[Items listed in a dataset]

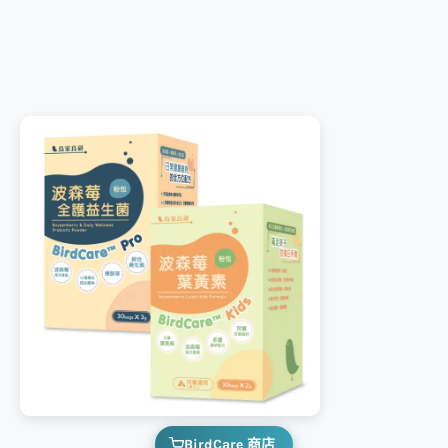
BirdCare 商店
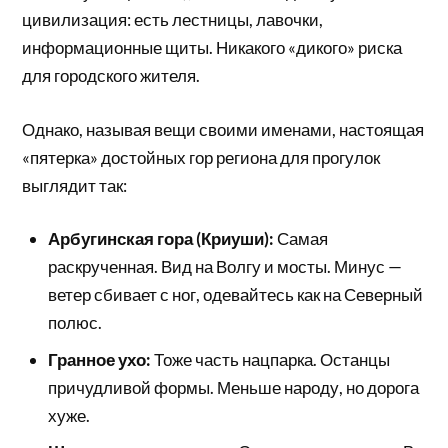
цивилизация: есть лестницы, лавочки,
информационные щиты. Никакого «дикого» риска
для городского жителя.
Однако, называя вещи своими именами, настоящая
«пятерка» достойных гор региона для прогулок
выглядит так:
Арбугинская гора (Криуши):
Самая
раскрученная. Вид на Волгу и мосты. Минус —
ветер сбивает с ног, одевайтесь как на Северный
полюс.
Гранное ухо:
Тоже часть нацпарка. Останцы
причудливой формы. Меньше народу, но дорога
хуже.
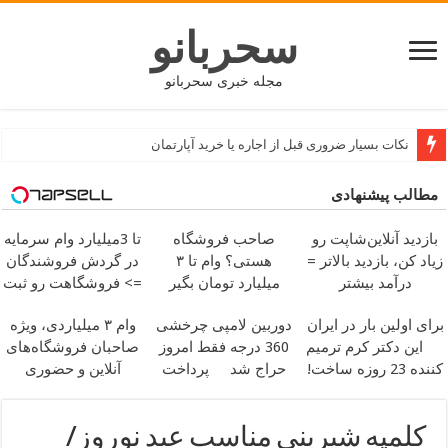
سحربانو
مجله خبری سحربانو
پیام تبریک تولد رسمی با متن باکلاس و کوتاه
نکات بسیار ضروری قبل از اجاره یا خرید آپارتمان
مطالب پیشنهادی
بازدید آنلاین‌شاپت رو
صاحب فروشگاه
تا 3میلیارد وام سرمایه
زیاد کن، بازدید بالاتر =
هستی؟ وام تا ۳
در گردش فروشندگان
درآمد بیشتر
میلیارد تومان بگیر
=> فروشگاهت رو ثبت
کن
برای اولین بار در ایران
دوربین لامپی چرخشی
وام ۳ میلیاردی، ویژه
این دکتر کرم ترمیم
360 درجه فقط امروز
صاحبان فروشگاه‌های
کننده 23 روزه ساخت!
حراج شد
پرداخت
آنلاین و حضوری
درب منزل
کلمپه شیرینی مناسب عید نوروز/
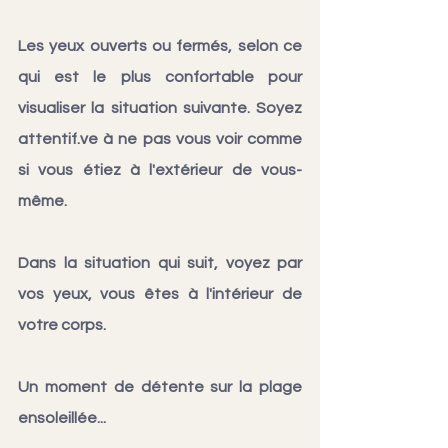
Les yeux ouverts ou fermés, selon ce 
qui est le plus confortable pour 
visualiser la situation suivante. Soyez 
attentif.ve
 à ne pas vous voir comme 
si vous étiez à l'extérieur de vous-
même.
Dans la situation qui suit, voyez par 
vos yeux, vous êtes à l'intérieur de 
votre corps.
Un moment de détente sur la plage 
ensoleillée...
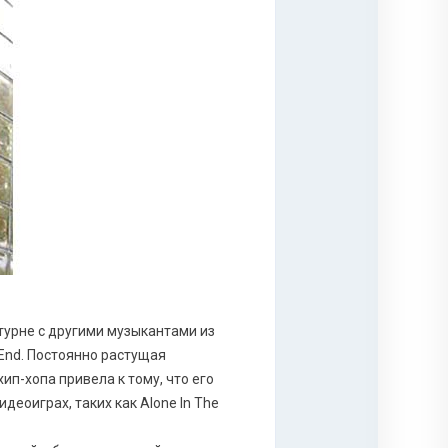
турне с другими музыкантами из
p End. Постоянно растущая
ип-хопа привела к тому, что его
деоиграх, таких как Alone In The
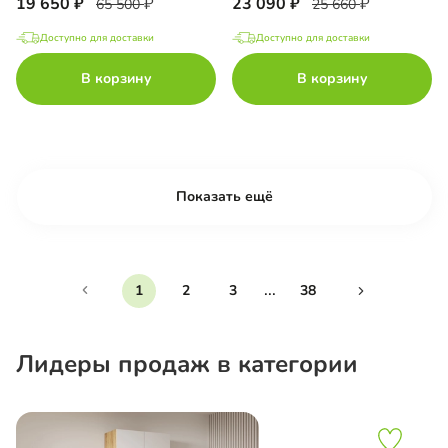
19 650
23 090
65 500
25 660
Доступно для доставки
Доступно для доставки
В корзину
В корзину
Показать ещё
...
1
2
3
38
Лидеры продаж в категории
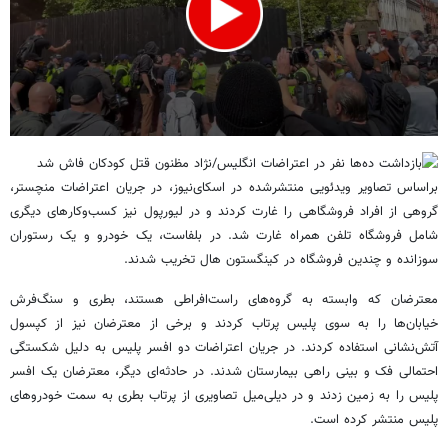
0
seconds
of
براساس تصاویر ویدئویی منتشرشده در اسکای‌نیوز، در جریان اعتراضات منچستر،
53
seconds
گروهی از افراد فروشگاهی را غارت کردند و در لیورپول نیز کسب‌وکارهای دیگری
شامل فروشگاه تلفن همراه غارت شد. در بلفاست، یک خودرو و یک رستوران
سوزانده و چندین فروشگاه در کینگستون هال تخریب شدند.
معترضان که وابسته به گروه‌های راست‌افراطی هستند، بطری و سنگ‌فرش
خیابان‌ها را به سوی پلیس پرتاب کردند و برخی از معترضان نیز از کپسول
آتش‌نشانی استفاده کردند. در جریان اعتراضات دو افسر پلیس به دلیل شکستگی
احتمالی فک و بینی راهی بیمارستان شدند. در حادثه‌ای دیگر، معترضان یک افسر
پلیس را به زمین زدند و در دیلی‌میل تصاویری از پرتاب بطری به سمت خودروهای
پلیس منتشر کرده است.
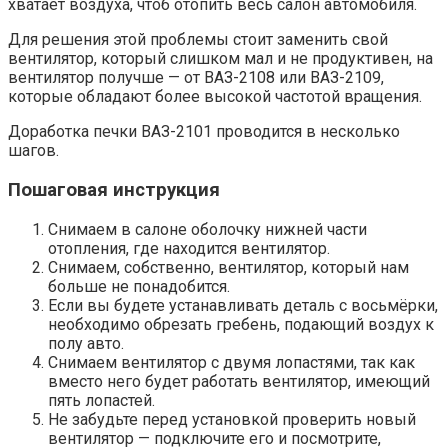
хватает воздуха, чтоб отопить весь салон автомобиля.
Для решения этой проблемы стоит заменить свой
вентилятор, который слишком мал и не продуктивен, на
вентилятор получше — от ВАЗ-2108 или ВАЗ-2109,
которые обладают более высокой частотой вращения.
Доработка печки ВАЗ-2101 проводится в несколько
шагов.
Пошаговая инструкция
Снимаем в салоне оболочку нижней части
отопления, где находится вентилятор.
Снимаем, собственно, вентилятор, который нам
больше не понадобится.
Если вы будете устанавливать деталь с восьмёрки,
необходимо обрезать гребень, подающий воздух к
полу авто.
Снимаем вентилятор с двумя лопастями, так как
вместо него будет работать вентилятор, имеющий
пять лопастей.
Не забудьте перед установкой проверить новый
вентилятор — подключите его и посмотрите,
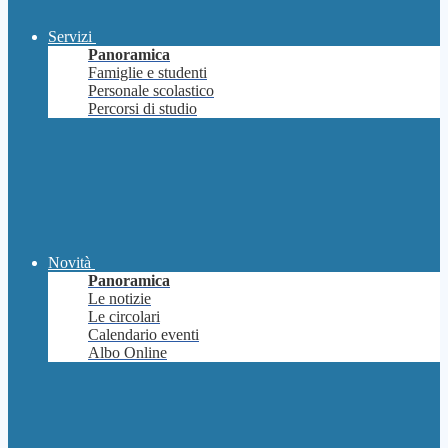
Servizi
Panoramica
Famiglie e studenti
Personale scolastico
Percorsi di studio
Novità
Panoramica
Le notizie
Le circolari
Calendario eventi
Albo Online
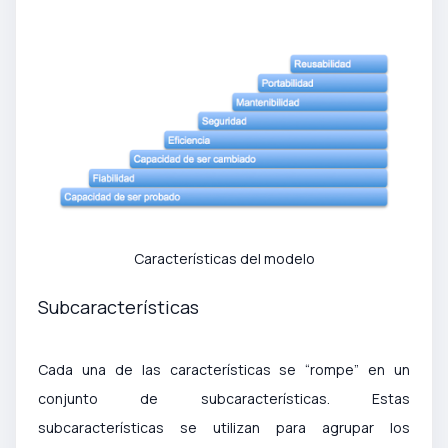
Características del modelo
Subcaracterísticas
Cada una de las características se “rompe” en un
conjunto de subcaracterísticas. Estas
subcaracterísticas se utilizan para agrupar los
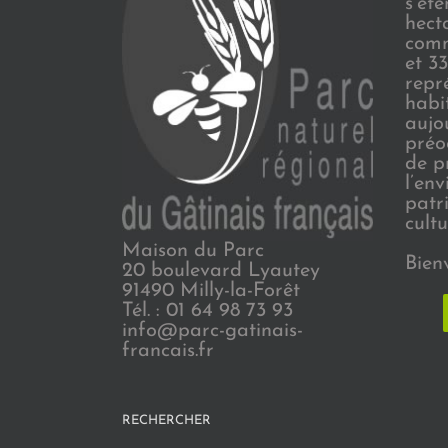
s’ét
hect
comm
et 3
repr
habi
aujo
préo
de p
l’en
patr
cultu
Maison du Parc
Bien
20 boulevard Lyautey
91490 Milly-la-Forêt
Tél. : 01 64 98 73 93
info@parc-gatinais-
francais.fr
RECHERCHER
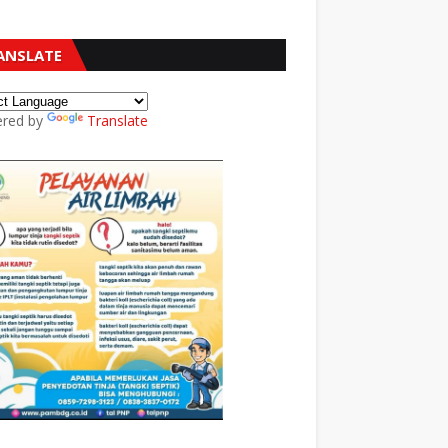
ANSLATE
red by
Translate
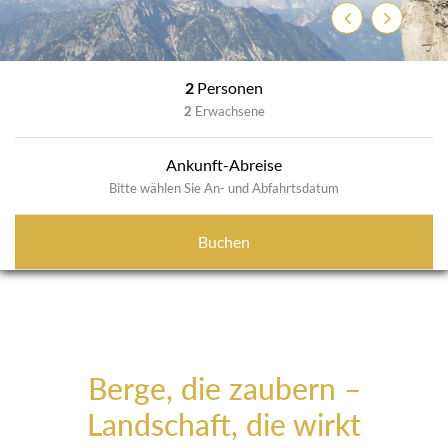
Zurück
Weiter
2
Personen
2
Erwachsene
Ankunft-Abreise
Bitte wählen Sie An- und Abfahrtsdatum
Buchen
Berge, die zaubern –
Landschaft, die wirkt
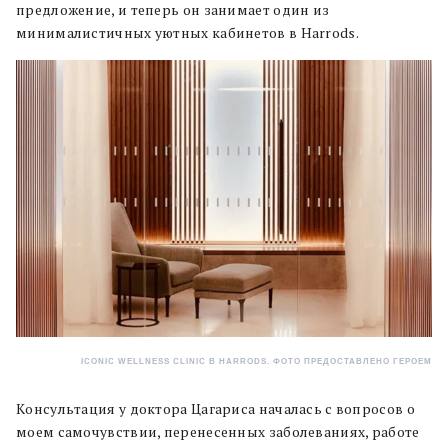
предложение, и теперь он занимает один из
минималистичных уютных кабинетов в Harrods.
ICONIC WELLNESS CLINIC В HARRODS. ФОТО ПРЕДОСТАВЛЕНО ГЕРОЕМ
Консультация у доктора Цагариса началась с вопросов о
моем самочувствии, перенесенных заболеваниях, работе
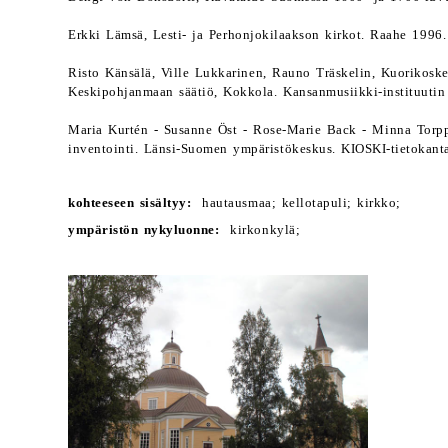
Erkki Lämsä, Lesti- ja Perhonjokilaakson kirkot. Raahe 1996.
Risto Känsälä, Ville Lukkarinen, Rauno Träskelin, Kuorikoske
Keskipohjanmaan säätiö, Kokkola. Kansanmusiikki-instituutin 
Maria Kurtén - Susanne Öst - Rose-Marie Back - Minna Torpp
inventointi. Länsi-Suomen ympäristökeskus. KIOSKI-tietokant
kohteeseen sisältyy:
hautausmaa; kellotapuli; kirkko;
ympäristön nykyluonne:
kirkonkylä;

* What to produce
All lines above with "بطری" in them should be returned.

* Task answer
معترضان که وابسته به گروه‌های راست‌افراطی هستند، بطری و سنگ‌فرش
پلیس را به زمین زدند و در دیلی‌میل تصاویری از پرتاب بطری به سمت خودروهای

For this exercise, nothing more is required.